[YOUR OBJECTIVE] Look below for the lines from the one with "WHAT OUR CUSTOMERS SAY" to the one with "The recipe for dinner success almost", and copy exactly those lines, both ends included.

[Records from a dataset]
= = = = =

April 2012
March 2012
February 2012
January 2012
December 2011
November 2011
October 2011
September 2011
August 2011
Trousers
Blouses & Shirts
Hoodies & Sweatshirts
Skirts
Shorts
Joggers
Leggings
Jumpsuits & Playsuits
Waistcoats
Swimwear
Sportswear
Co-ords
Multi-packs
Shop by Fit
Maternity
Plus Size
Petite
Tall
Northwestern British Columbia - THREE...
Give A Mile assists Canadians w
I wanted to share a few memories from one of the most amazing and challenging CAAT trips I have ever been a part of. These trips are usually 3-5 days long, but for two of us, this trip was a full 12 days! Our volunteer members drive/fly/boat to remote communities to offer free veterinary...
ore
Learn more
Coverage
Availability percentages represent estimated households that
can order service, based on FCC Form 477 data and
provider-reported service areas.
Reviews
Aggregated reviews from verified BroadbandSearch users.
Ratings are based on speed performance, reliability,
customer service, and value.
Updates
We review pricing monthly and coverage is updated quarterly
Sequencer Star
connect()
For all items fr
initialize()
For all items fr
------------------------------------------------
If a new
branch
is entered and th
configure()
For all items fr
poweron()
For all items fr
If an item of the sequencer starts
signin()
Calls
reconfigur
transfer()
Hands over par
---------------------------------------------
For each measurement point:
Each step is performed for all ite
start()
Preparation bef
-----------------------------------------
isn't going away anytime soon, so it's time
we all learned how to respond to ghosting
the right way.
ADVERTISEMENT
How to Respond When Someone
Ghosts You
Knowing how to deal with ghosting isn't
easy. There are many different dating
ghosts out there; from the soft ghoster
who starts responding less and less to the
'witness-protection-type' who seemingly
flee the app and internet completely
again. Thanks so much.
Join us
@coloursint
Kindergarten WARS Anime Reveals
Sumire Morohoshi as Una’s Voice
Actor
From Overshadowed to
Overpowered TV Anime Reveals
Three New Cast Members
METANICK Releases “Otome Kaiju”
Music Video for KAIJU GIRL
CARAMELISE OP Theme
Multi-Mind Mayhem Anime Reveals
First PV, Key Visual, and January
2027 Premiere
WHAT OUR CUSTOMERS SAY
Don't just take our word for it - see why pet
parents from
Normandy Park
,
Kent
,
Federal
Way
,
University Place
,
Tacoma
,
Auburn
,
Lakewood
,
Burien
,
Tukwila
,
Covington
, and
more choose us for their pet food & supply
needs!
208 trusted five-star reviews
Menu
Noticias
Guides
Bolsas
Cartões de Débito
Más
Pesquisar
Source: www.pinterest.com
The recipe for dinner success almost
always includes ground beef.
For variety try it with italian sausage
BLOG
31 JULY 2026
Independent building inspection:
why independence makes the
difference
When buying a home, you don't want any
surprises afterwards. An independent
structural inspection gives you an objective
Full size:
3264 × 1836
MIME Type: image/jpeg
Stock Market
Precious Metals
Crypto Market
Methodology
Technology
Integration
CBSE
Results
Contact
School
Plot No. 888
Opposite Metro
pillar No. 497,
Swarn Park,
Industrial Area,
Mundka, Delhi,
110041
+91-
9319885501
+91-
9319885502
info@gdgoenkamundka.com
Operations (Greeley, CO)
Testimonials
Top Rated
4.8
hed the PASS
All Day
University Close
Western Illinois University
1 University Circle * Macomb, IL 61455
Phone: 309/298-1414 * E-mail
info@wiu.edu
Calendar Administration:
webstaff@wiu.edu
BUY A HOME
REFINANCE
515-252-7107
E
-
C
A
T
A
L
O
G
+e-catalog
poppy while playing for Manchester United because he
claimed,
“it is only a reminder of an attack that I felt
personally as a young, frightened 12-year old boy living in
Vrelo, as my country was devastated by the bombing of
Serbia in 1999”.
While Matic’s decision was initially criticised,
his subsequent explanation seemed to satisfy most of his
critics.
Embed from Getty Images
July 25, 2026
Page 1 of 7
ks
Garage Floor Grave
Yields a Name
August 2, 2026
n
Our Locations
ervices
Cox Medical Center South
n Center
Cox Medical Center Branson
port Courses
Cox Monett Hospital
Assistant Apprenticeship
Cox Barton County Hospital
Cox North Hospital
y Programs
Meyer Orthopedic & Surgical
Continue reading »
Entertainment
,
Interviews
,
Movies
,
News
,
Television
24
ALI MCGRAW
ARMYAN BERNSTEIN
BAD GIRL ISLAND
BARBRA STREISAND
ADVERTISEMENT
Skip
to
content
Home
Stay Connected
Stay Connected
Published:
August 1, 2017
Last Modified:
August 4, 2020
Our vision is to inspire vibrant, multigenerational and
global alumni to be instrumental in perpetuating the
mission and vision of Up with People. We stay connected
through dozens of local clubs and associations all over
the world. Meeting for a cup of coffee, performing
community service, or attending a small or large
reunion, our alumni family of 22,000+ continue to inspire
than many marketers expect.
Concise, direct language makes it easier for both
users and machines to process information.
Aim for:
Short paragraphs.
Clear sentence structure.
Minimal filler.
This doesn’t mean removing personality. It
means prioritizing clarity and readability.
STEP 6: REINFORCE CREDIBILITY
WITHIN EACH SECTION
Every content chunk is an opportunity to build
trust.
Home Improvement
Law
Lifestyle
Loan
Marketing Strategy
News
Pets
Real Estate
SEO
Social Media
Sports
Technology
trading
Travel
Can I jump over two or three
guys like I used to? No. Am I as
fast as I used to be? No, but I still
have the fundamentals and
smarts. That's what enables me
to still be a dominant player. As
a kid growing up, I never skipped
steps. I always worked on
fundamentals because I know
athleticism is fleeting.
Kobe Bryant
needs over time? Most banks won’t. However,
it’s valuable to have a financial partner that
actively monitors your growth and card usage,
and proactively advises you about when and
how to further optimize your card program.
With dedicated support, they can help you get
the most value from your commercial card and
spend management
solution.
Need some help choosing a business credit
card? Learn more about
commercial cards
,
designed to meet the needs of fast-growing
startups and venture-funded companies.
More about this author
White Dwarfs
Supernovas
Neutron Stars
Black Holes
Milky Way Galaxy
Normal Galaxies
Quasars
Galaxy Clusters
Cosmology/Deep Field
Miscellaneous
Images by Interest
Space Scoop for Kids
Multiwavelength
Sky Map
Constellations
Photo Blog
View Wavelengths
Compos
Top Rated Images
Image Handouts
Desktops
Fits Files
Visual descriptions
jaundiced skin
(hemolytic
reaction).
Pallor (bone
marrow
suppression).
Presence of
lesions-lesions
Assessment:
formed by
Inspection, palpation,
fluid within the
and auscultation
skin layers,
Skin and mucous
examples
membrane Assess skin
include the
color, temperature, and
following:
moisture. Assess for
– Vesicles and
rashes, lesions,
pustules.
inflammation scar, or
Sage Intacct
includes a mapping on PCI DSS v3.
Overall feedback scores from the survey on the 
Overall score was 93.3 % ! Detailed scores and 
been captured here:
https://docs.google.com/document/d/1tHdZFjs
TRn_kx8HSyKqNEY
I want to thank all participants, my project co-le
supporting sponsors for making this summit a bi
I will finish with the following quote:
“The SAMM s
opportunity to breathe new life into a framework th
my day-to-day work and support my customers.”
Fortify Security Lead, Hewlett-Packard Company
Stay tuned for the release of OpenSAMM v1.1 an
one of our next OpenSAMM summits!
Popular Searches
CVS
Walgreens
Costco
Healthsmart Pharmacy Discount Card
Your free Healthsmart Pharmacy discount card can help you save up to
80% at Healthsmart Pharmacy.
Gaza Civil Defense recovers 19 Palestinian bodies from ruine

= = = = =

[SOLUTION FOR THIS PROBLEM]
WHAT OUR CUSTOMERS SAY
Don't just take our word for it - see why pet
parents from
Normandy Park
,
Kent
,
Federal
Way
,
University Place
,
Tacoma
,
Auburn
,
Lakewood
,
Burien
,
Tukwila
,
Covington
, and
more choose us for their pet food & supply
needs!
208 trusted five-star reviews
Menu
Noticias
Guides
Bolsas
Cartões de Débito
Más
Pesquisar
Source: www.pinterest.com
The recipe for dinner success almost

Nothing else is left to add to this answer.